**What this task involves**
In the records below, find the line with "При цитировании и испо", then copy each line exactly until you have copied the line with "Kirchenmusik, Vokalmusik und". Leave any picture out.

-- Data for processing follows --

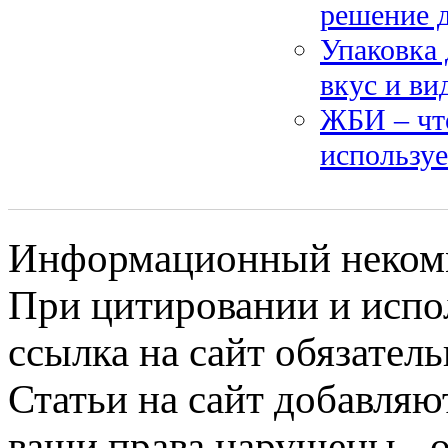
решение 
Упаковка 
вкус и ви
ЖБИ – что
используе
Информационный некомме
При цитировании и испо
ссылка на сайт обязатель
Статьи на сайт добавляю
ваши права нарушены - 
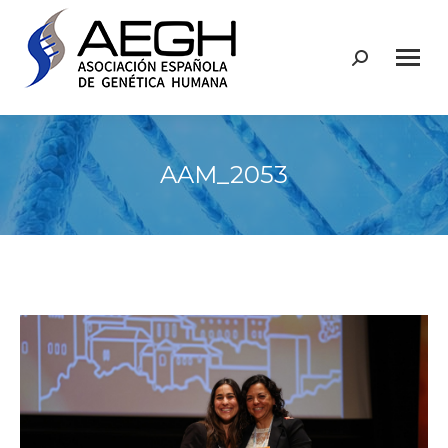
Buscar:
AAM_2053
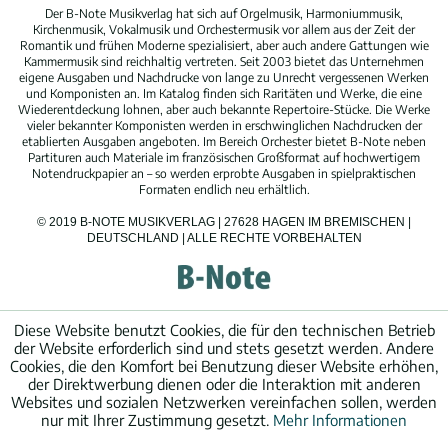
Der B-Note Musikverlag hat sich auf Orgelmusik, Harmoniummusik,
Kirchenmusik, Vokalmusik und Orchestermusik vor allem aus der Zeit der
Romantik und frühen Moderne spezialisiert, aber auch andere Gattungen wie
Kammermusik sind reichhaltig vertreten. Seit 2003 bietet das Unternehmen
eigene Ausgaben und Nachdrucke von lange zu Unrecht vergessenen Werken
und Komponisten an. Im Katalog finden sich Raritäten und Werke, die eine
Wiederentdeckung lohnen, aber auch bekannte Repertoire-Stücke. Die Werke
vieler bekannter Komponisten werden in erschwinglichen Nachdrucken der
etablierten Ausgaben angeboten. Im Bereich Orchester bietet B-Note neben
Partituren auch Materiale im französischen Großformat auf hochwertigem
Notendruckpapier an – so werden erprobte Ausgaben in spielpraktischen
Formaten endlich neu erhältlich.
© 2019 B-NOTE MUSIKVERLAG | 27628 HAGEN IM BREMISCHEN |
DEUTSCHLAND | ALLE RECHTE VORBEHALTEN
Diese Website benutzt Cookies, die für den technischen Betrieb
der Website erforderlich sind und stets gesetzt werden. Andere
Cookies, die den Komfort bei Benutzung dieser Website erhöhen,
der Direktwerbung dienen oder die Interaktion mit anderen
Websites und sozialen Netzwerken vereinfachen sollen, werden
nur mit Ihrer Zustimmung gesetzt.
Mehr Informationen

-- Data for processing concluded --

**Written solution**
При цитировании и испо
ссылка на сайт обязатель
Статьи на сайт добавляю
ваши права нарушены - 
Buscar:
AAM_2053
Der B-Note Musikverlag hat sich auf Orgelmusik, Harmoniummusik,
Kirchenmusik, Vokalmusik und Orchestermusik vor allem aus der Zeit der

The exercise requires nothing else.